Grant-in-Aid for Scientific Research (B)
|Allocation Type||Single-year Grants|
|Research Institution||Kurume University|
TANIKAWA Kyuichi Kurume University School of Medicine, 2nd Department of Medicine, Prof., 医学部, 教授 (10080649)
SAKAMOTO Masaharu Kurume University School of Medicine, 2nd Department of Medicine, Assistant, 医学部, 助手 (60248367)
GONDO Kazuhisa Kurume University School of Medicine, 2nd Department of Medicine, Assistant, 医学部, 助手 (00186909)
TORIMURA Takuji Kurume University School of Medicine, 2nd Department of Medicine, Assistant, 医学部, 助手 (60197986)
UENO Takato Kurume University School of Medicine, 2nd Department of Medicine, Assistant Prof, 医学部, 講師 (70176618)
|Project Period (FY)
1994 – 1996
Completed(Fiscal Year 1996)
|Budget Amount *help
¥6,300,000 (Direct Cost : ¥6,300,000)
Fiscal Year 1996 : ¥900,000 (Direct Cost : ¥900,000)

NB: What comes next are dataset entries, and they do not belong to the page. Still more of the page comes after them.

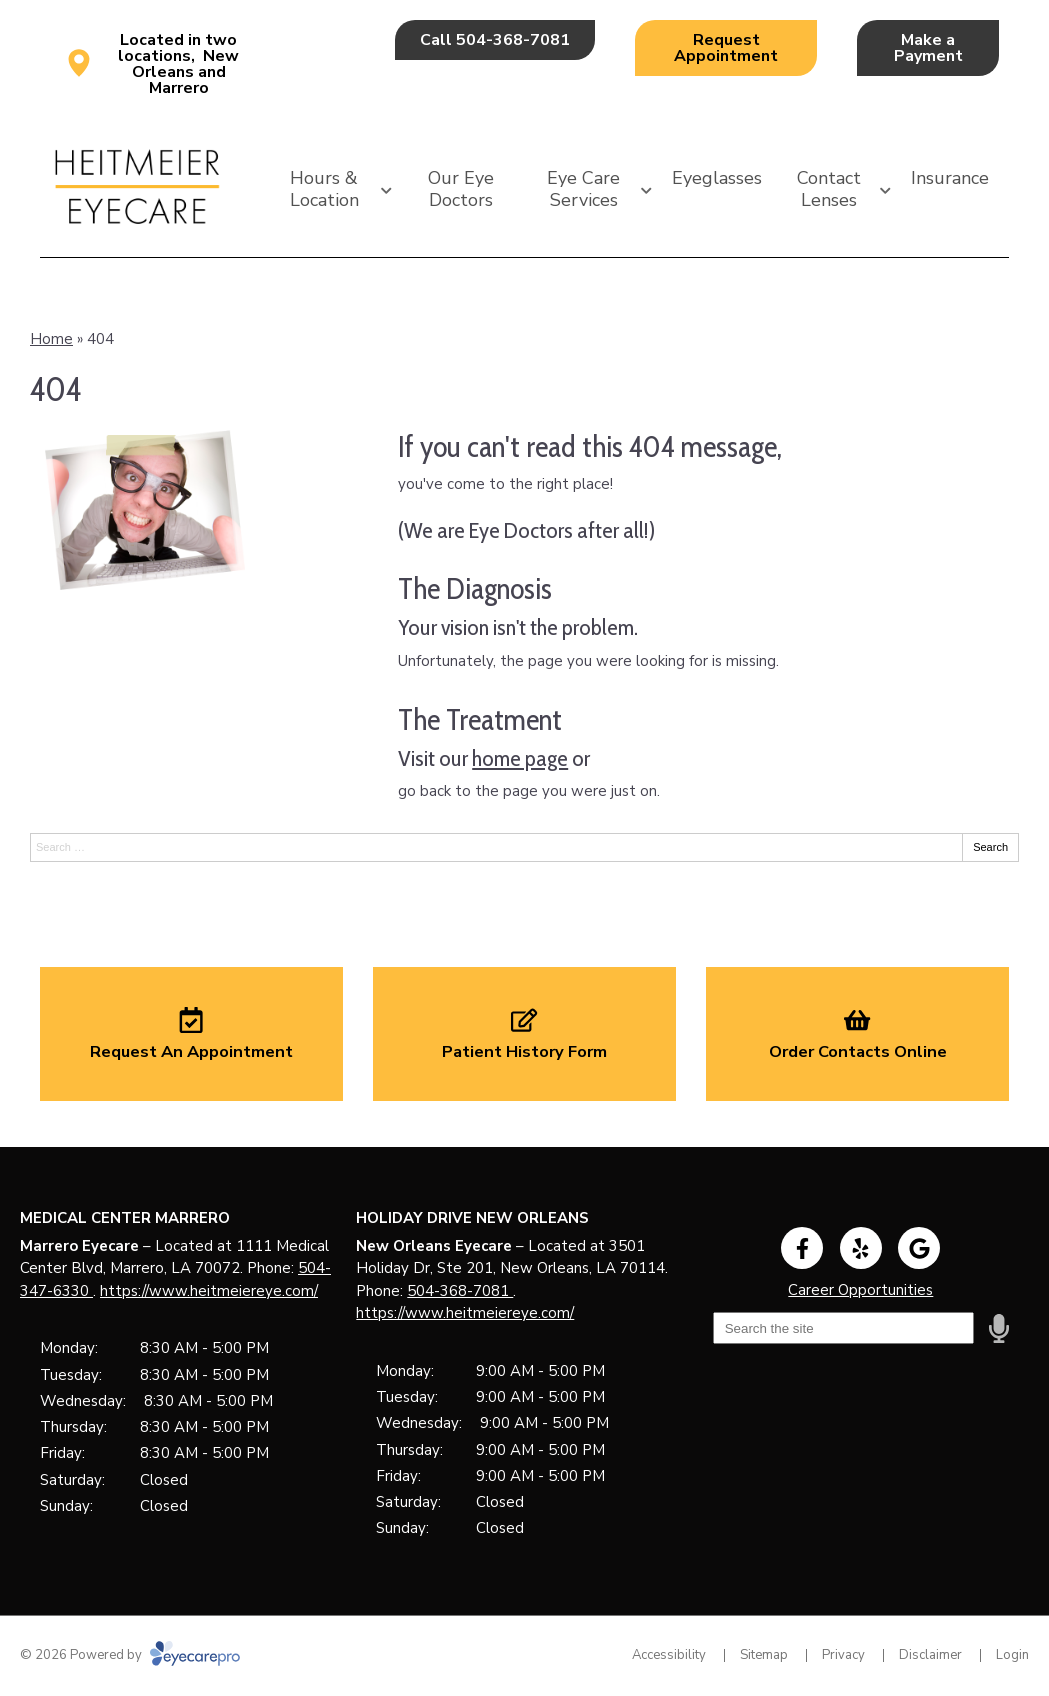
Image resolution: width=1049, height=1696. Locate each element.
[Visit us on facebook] (802, 1248)
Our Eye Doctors (461, 189)
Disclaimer (930, 1655)
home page (520, 758)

Fiscal Year 1995 : ¥1,200,000 (Direct Cost : ¥1,200,000)
Fiscal Year 1994 : ¥4,200,000 (Direct Cost : ¥4,200,000)
|Keywords||liver cirrhosis / hepatic sinusoidal microcirculation / hepatic stellate cell (Ito cell) / endothelin-1 / endothelin-1 receptor / alpha-smooth muscle actin / nitric oxide / 神経終末 / エンドセリン-1リセプター / インターロイキン1β / デスミン / アクチン / ミオシン / サブスタンス-P / VIP / エンドセリン-I|
We performed the following studies to understand the changes of hepatic sinusoidal microcirculation in liver cirrhosis.
1. Studies of human normal liver tissues and cirrhotic liver tissues.
Immunolocalization of alpha-smooth muscle actin (alpha-SMA) and endothelin-1 receptor (ET-1R) was significantly increased along the sinusoidal walls in cirrhotic liver compared with normal liver. These products were mainly localized in hepatic stellate cells (HSCs). However, nerve endings and immunolocalization of S-100 protein were markedly decreased in cirrhotic liver compared with normal liver.
2. Studies of hepatic microcirculation using a thioacetamide treated rat cirrhosis model.
The elevation of the portal pressure and the decrease of the portal and hepatic blood flows were induced by the injection of L-NMMA,which is a nitric oxide (NO) inhibitor, in the portal vein.
3. In vitro studies using rat cultured HSCs.
(1) Cultured rat HSCs contracted in response to the addition of ET-1, and relaxd in response to the elevation of intracellular NO with interluikin-1 beta treatment. Moreover, immunofluorescent intensity of anti-cyclic-GMP in HSCs was significantly increased after IL-1 beta addition compared with before IL-1 beta treatment.
(2) Immunofluorescent intensity of anti-alpha-SMA and anti-ET-1R in HSCs obtained from normal liver and cirrhotic liver or rats was examined with a confocal laser-scanning microscope.
Immunofluorescent intensity of these antibodies was significantly increased in HSCs of the cirrhosis group compared with the normal group.
Based on these results, the contraction and relaxation of HSCs through ET-1 and NO rather than through intralobular innervation are suggested to be deeply involved in hepatic sinusoidal microcirculation in liver cirrhosis.